━━━ Recorded data

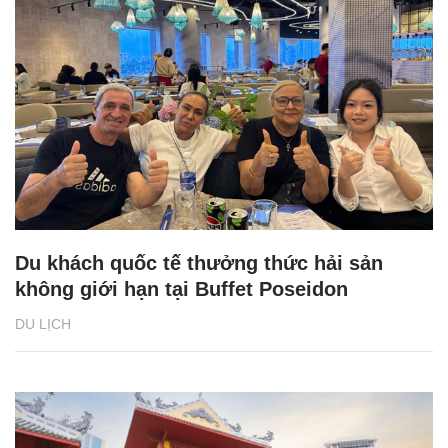
Du khách quốc tế thưởng thức hải sản
không giới hạn tại Buffet Poseidon
DU LỊCH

━━━━━━

• Task item:
Repeat the data exactly in full, omitting its pictures.

• Problem solution:
Du khách quốc tế thưởng thức hải sản
không giới hạn tại Buffet Poseidon
DU LỊCH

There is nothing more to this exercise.